Don’t you have certain financial obligations that must be settled on time? Whether it’s your child’s college fees, emergency repairs, or debt consolidation, certain expenses need to be paid as soon as possible. If you don’t have cash reserves on hand to meet such expenses, you may consider a second mortgage.

You may need access to a large amount of money for various reasons. If used for the appropriate purpose, a second mortgage can turn out to be a real financial savior. Possibly, you’ve already received a letter from your lender to take out a second mortgage. Many lenders invite borrowers to take a second mortgage to build wealth, renovate the house or pay for education. But what exactly the second mortgage is and why should consider taking it. Let’s find out!
What is a Second Mortgage?

A second mortgage is similar to your first mortgage. It is an additional loan that uses your home as collateral. This means that the lender allows you to borrow against the value of your home. Your purchase loan is considered as the first loan and this additional one is a second loan, also known as home equity lines of credit (HELOCs). Since your home is an asset, you can tap into your home’s equity. To understand how a second mortgage works, we need to delve into how home equity works.
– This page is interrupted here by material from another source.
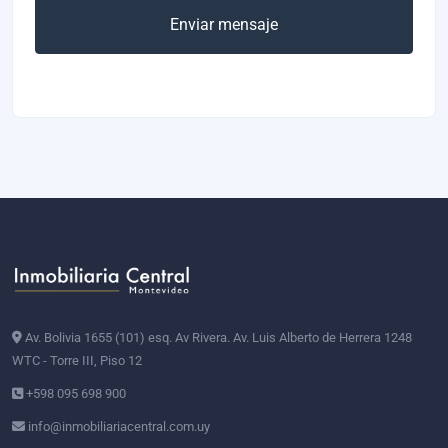
Enviar mensaje
Av. Bolivia 1655 (101) esq. Av Rivera. Av. Luis Alberto de Herrera 1248
WTC - Torre III, Piso 12
+598 095 698 900
info@inmobiliariacentral.com.uy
When you take a mortgage, you don’t own the whole house until you pay off your mortgage. You keep paying monthly principal and interest amounts. Home equity is that portion of your house which equal to the amount you’ve paid.

Reasons to Get a Second Mortgage

People take out second mortgages for plenty of reasons. Here are some reasons why you may consider taking a second mortgage.

  1. To pay off another loan or debt

Some people take a second loan to pay off another debt such as student loans, credit cards, medical debt, or even their first mortgage. Also, it’s seen that a second mortgage is often used to pay off high-interest consumer debt. Almost every other average working American has a consumer debt. The average credit card interest rates are quite high and if you delay the payment, the rates go even higher. Despite the fact that the interest rate of the second mortgage is higher than the primary mortgage, people take out this loan. This is because the interest rate of the second mortgage is lower than the accrued interest on credit cards and personal loans. So, people take this mortgage to pay off high-interest consumer debt.

  1. Get Access to Funds Quickly

You may need a large sum of money quickly for several reasons. Maybe, your child wants to pursue higher education or you want to renovate your home. There is also a possibility of an unexpected tragedy or job loss that may leave you clueless. Whatever the situation may be, a second mortgage can give you quick cash until you’re back on your feet. People renovate their houses to increase their market value and thereby get more equity. As compared to an unsecured loan, a second mortgage provides liquidity to home equity at comparatively low rates.

  1. Avoid High Mortgage Penalties

Some people plan to sell the house and use that fund for investment capital. But prepaying the remaining balance of a mortgage loan may cost a high penalty. To avoid paying a high prepaying penalty, it’s better to take the second mortgage. The lending institutions impose a breakage fee on those who walk out of the contract before the term expires. Taking a second mortgage could be cheaper than paying high mortgage penalties.